▶ Problem description: The answer should be an exact copy of the lines from the line with "Médiateur conventionnel et" through the last line of the entries, and no other lines.

▶ Supplied material:
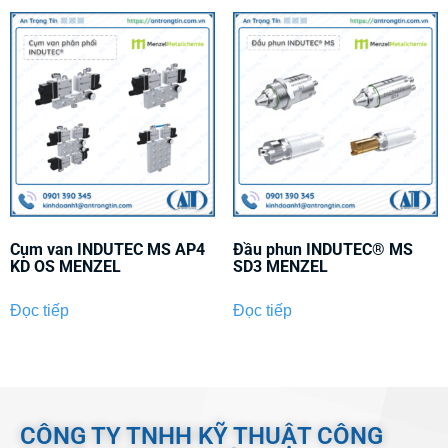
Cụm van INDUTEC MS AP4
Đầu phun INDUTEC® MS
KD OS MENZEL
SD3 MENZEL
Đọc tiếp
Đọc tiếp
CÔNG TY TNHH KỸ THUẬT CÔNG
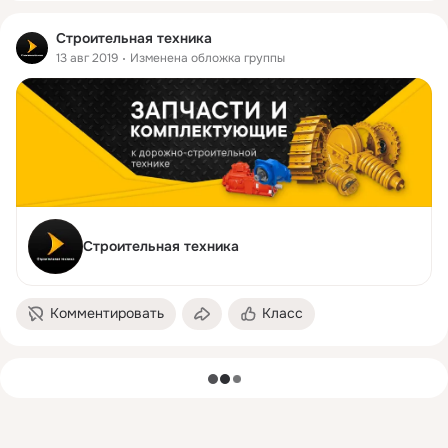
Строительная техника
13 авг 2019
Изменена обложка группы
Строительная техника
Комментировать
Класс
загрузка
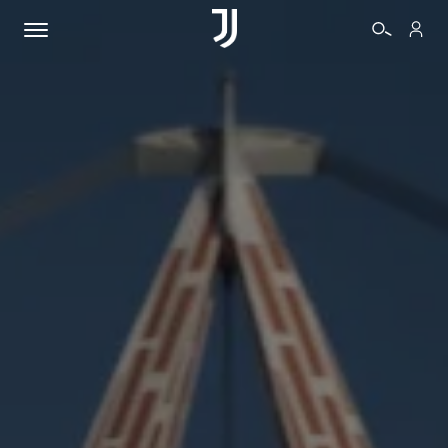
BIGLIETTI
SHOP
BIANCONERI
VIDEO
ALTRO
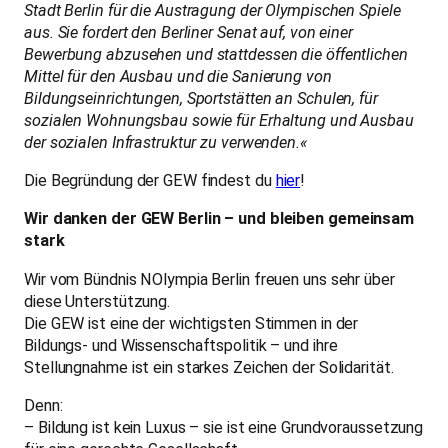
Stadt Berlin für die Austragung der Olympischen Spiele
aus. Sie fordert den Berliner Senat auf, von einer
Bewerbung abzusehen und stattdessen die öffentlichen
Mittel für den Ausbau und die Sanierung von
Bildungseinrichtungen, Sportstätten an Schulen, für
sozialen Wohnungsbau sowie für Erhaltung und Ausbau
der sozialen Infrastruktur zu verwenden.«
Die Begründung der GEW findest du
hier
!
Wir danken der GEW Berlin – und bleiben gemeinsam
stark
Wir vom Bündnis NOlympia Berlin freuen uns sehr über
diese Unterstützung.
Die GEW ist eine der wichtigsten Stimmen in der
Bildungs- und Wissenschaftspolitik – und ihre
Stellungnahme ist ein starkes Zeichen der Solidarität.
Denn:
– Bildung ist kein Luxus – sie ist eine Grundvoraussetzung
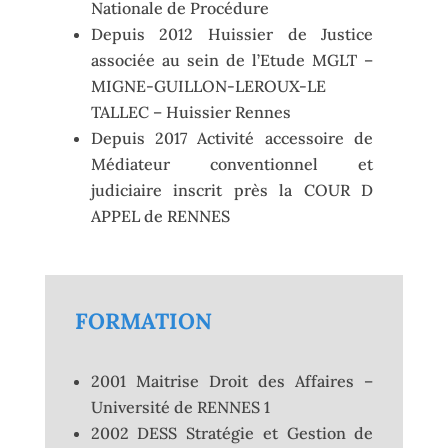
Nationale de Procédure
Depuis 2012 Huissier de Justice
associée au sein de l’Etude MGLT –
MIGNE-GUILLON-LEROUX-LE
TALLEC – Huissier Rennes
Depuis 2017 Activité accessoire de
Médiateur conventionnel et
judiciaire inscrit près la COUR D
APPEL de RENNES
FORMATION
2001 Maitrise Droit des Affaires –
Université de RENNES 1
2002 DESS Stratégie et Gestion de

▶ Written solution:
Médiateur conventionnel et
judiciaire inscrit près la COUR D
APPEL de RENNES
FORMATION
2001 Maitrise Droit des Affaires –
Université de RENNES 1
2002 DESS Stratégie et Gestion de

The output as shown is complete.